Your instructions —
Output the listing below, keeping each line exactly as it stands.

** Opening Materials provided block **

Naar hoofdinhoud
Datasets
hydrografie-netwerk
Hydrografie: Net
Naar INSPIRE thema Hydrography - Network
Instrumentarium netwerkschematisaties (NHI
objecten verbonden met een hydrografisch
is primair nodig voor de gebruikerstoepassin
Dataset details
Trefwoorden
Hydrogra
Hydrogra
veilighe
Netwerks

** Closing Materials provided block **

Final answer —
Naar hoofdinhoud
Datasets
hydrografie-netwerk
Hydrografie: Net
Naar INSPIRE thema Hydrography - Network
Instrumentarium netwerkschematisaties (NHI
objecten verbonden met een hydrografisch
is primair nodig voor de gebruikerstoepassin
Dataset details
Trefwoorden
Hydrogra
Hydrogra
veilighe
Netwerks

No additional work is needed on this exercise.